Foto: Lula Marques/Agência Brasil
Por Lara Monteiro
Na quarta-feira (24), a Comissão de Constituição e Justiça (CCJ) do Senado Federal deu um passo decisivo contra o cinismo político que vem sendo engendrado no Congresso Nacional há anos: rejeitou por unanimidade a Proposta de Emenda à Constituição (PEC) 3/2021, conhecida como a famosa “PEC da Blindagem”. A proposta havia sido aprovada pela Câmara dos Deputados com 353 votos favoráveis e pretendia conceder aos parlamentares o poder de decidir, em voto secreto, sobre a abertura de ação penal contra si mesmos.
Para qualquer cidadão atento, isso não era apenas um truque de bastidores: era a institucionalização da impunidade, a transformação do Congresso em uma verdadeira fortaleza blindada contra a lei e a justiça. O relator da matéria, senador Alessandro Vieira (MDB-SE), não economizou nas palavras: classificou a PEC como “inconstitucional” e “perigosa”, alertando que permitiria que o crime organizado encontrasse espaço livre no parlamento.
A decisão foi unânime. Todos os 27 membros da CCJ acompanharam o parecer, consolidando um raro consenso em Brasília, um cenário em que divergências ideológicas normalmente transformam qualquer votação em batalha campal.

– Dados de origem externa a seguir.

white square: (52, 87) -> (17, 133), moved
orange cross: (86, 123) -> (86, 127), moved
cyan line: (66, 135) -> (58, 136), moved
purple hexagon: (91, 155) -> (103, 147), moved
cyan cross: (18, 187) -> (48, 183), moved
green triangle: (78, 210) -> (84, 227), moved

Congresso e Executivo: o circo armado
O presidente da CCJ, senador Otto Alencar (PSD-BA), anunciou que o relatório seria levado ao plenário ainda na quarta-feira, com o compromisso do presidente do Senado, Davi Alcolumbre (União-AP), de rejeitar definitivamente a PEC. O gesto simboliza mais que uma vitória legislativa: é um recado de que, mesmo em meio à politicagem, há limites que não podem ser ultrapassados sem consequências.
Enquanto isso, o Executivo segue ensaiando seu papel de mediador de fachada. Entre discursos públicos e compromissos internacionais, o governo tenta demonstrar que Brasília ainda funciona como o centro da democracia, quando, na prática, muita coisa por aqui se parece mais com um circo: aplausos para as manchetes de jornal e gritos abafados nas ruas, longe do poder real.
O povo nas ruas: a verdadeira força contra a blindagem
A PEC da Blindagem gerou intensos protestos populares. Organizações da sociedade civil apelidaram a medida de “PEC da Bandidagem”, e as manifestações se espalharam por diversas capitais, do Sudeste ao Norte do país. O que ficou claro é que a sociedade brasileira não está disposta a tolerar mais um movimento para proteger políticos de eventuais punições legais.
Segundo levantamento do G1 e do Estadão, mais de 50 mil pessoas participaram de atos em São Paulo, Brasília e Rio de Janeiro. Entre cartazes, buzinas e gritos, a mensagem era única: "Nenhuma blindagem para corruptos!". Mais de 20 senadores se inscreveram para discursar contra a proposta na CCJ, evidenciando que a pressão popular teve efeito direto na postura legislativa.
Jorge Seif e o recuo estratégico
O senador Jorge Seif (PL-SC), que havia apresentado um voto em separado para manter a PEC com algumas alterações, acabou retirando seu relatório alternativo e alinhando-se ao parecer do relator. Um gesto que demonstra que, mesmo entre aliados da PEC, o clima de resistência popular e o medo da opinião pública são fatores capazes de frear medidas audaciosas de blindagem.
Contexto internacional e repercussão
Enquanto isso, o episódio repercute internacionalmente. Publicações como BBC News, Reuters e Al Jazeera destacaram a vitória do Legislativo brasileiro contra tentativas de impunidade e ressaltaram o papel da mobilização popular como força determinante na política nacional. O tema também aparece em relatórios de organizações como Transparency International, que aponta a PEC como retrocesso na governança democrática e na transparência pública.
O legado da votação: um marco histórico
A rejeição da PEC da Blindagem é mais que um ato isolado: é um marco na luta contra a impunidade. Em um país onde políticos frequentemente escapam da lei, o movimento da CCJ mostra que a pressão popular, a vigilância da imprensa e a atuação de parlamentares conscientes podem, sim, frear tentativas de institucionalizar privilégios ilegítimos.
O episódio evidencia também a importância de manter a sociedade mobilizada, de fiscalizar cada passo do Congresso e de mostrar que, no Brasil, a democracia não é uma cortina de fumaça para encobrir interesses privados, mas uma conquista coletiva que deve ser defendida diariamente.
Enquanto o povo protesta, os parlamentares observam e, desta vez, a balança da justiça se inclinou a favor da cidadania, contra o poder de blindagem do próprio Congresso.